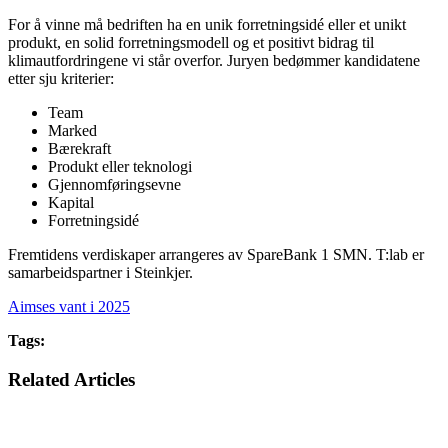
For å vinne må bedriften ha en unik forretningsidé eller et unikt
produkt, en solid forretningsmodell og et positivt bidrag til
klimautfordringene vi står overfor. Juryen bedømmer kandidatene
etter sju kriterier:
Team
Marked
Bærekraft
Produkt eller teknologi
Gjennomføringsevne
Kapital
Forretningsidé
Fremtidens verdiskaper arrangeres av SpareBank 1 SMN. T:lab er
samarbeidspartner i Steinkjer.
Aimses vant i 2025
Tags:
Related Articles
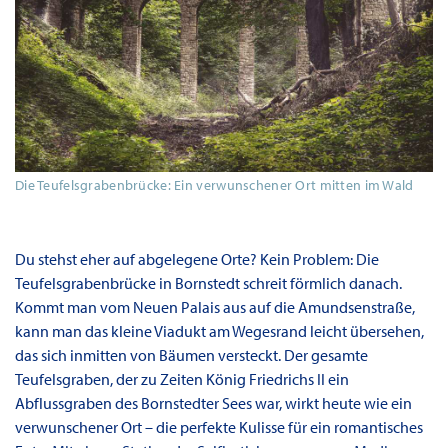
Die Teufelsgrabenbrücke: Ein verwunschener Ort mitten im Wald
Du stehst eher auf abgelegene Orte? Kein Problem: Die
Teufelsgrabenbrücke in Bornstedt schreit förmlich danach.
Kommt man vom Neuen Palais aus auf die Amundsenstraße,
kann man das kleine Viadukt am Wegesrand leicht übersehen,
das sich inmitten von Bäumen versteckt. Der gesamte
Teufelsgraben, der zu Zeiten König Friedrichs II ein
Abflussgraben des Bornstedter Sees war, wirkt heute wie ein
verwunschener Ort – die perfekte Kulisse für ein romantisches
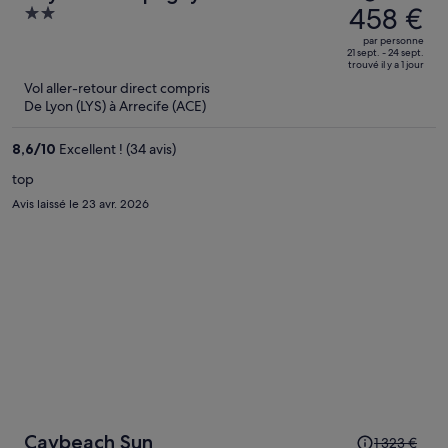
prix
458 €
2
était
out
par personne
de
of
21 sept. - 24 sept.
trouvé il y a 1 jour
813 €.
5
Vol aller-retour direct compris
Le
De Lyon (LYS) à Arrecife (ACE)
prix
est
8,6
/
10
Excellent ! (34 avis)
maintenant
de
top
458 €
Avis laissé le 23 avr. 2026
par
personne.
Le
Caybeach Sun
1 323 €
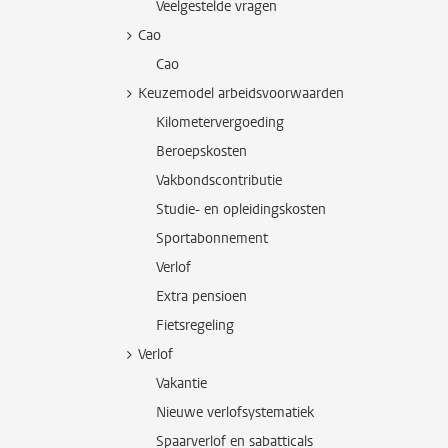
Veelgestelde vragen
Cao
Cao
Keuzemodel arbeidsvoorwaarden
Kilometervergoeding
Beroepskosten
Vakbondscontributie
Studie- en opleidingskosten
Sportabonnement
Verlof
Extra pensioen
Fietsregeling
Verlof
Vakantie
Nieuwe verlofsystematiek
Spaarverlof en sabatticals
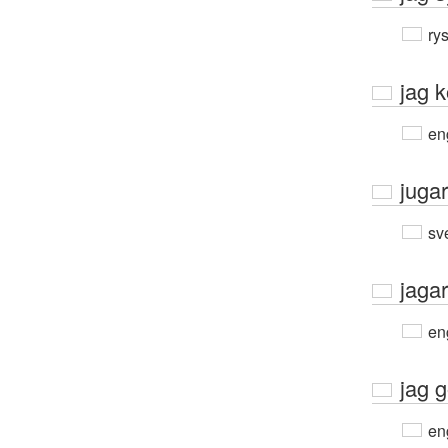
ry
jag k
en
jugar
sv
jaga
en
jag g
en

* Task instructions *
Within the data above, find the lines that contain the word "verwunschener" and copy each of them.

* Solved exercise *
Die Teufelsgrabenbrücke: Ein verwunschener Ort mitten im Wald
verwunschener Ort – die perfekte Kulisse für ein romantisches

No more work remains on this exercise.